Transcribed page contents

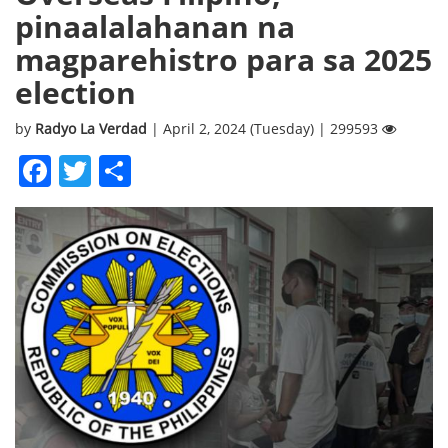
pinaalalahanan na
magparehistro para sa 2025
election
by
Radyo La Verdad
| April 2, 2024 (Tuesday) | 299593
Facebook
Twitter
Share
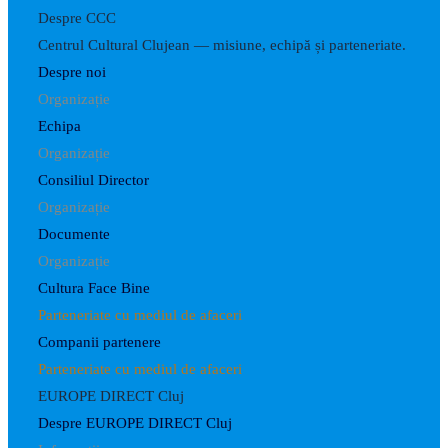
Despre CCC
Centrul Cultural Clujean — misiune, echipă și parteneriate.
Despre noi
Organizație
Echipa
Organizație
Consiliul Director
Organizație
Documente
Organizație
Cultura Face Bine
Parteneriate cu mediul de afaceri
Companii partenere
Parteneriate cu mediul de afaceri
EUROPE DIRECT Cluj
Despre EUROPE DIRECT Cluj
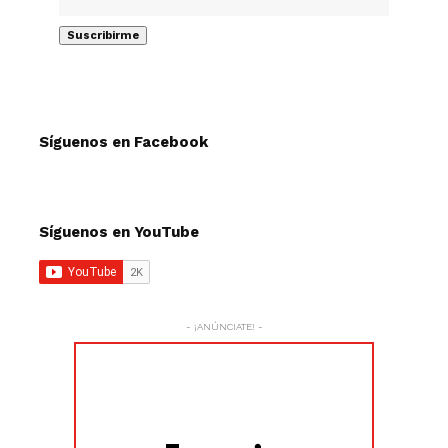
Síguenos en Facebook
Síguenos en YouTube
- ¡ANÚNCIATE! -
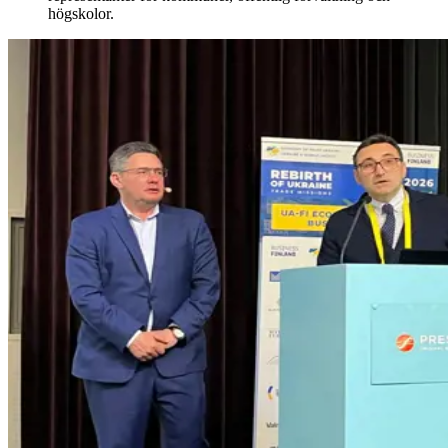
högskolor.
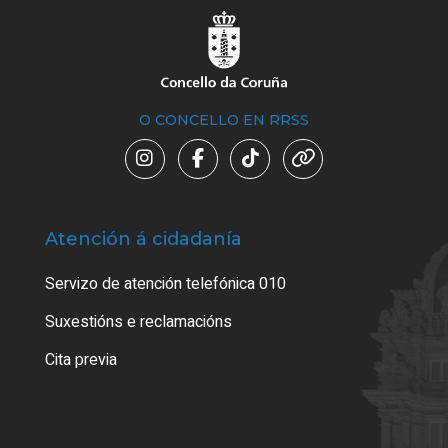
O CONCELLO EN RRSS
Atención á cidadanía
Trá
Servizo de atención telefónica 010
Empa
certi
Suxestións e reclamacións
Como
Cita previa
Tarx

Task statement
Could you print, word for word, the line containing "O CONCELLO EN RRSS" and every line after it through the end of the records, and nothing else?

Result of the task
O CONCELLO EN RRSS
Atención á cidadanía
Trá
Servizo de atención telefónica 010
Empa
certi
Suxestións e reclamacións
Como
Cita previa
Tarx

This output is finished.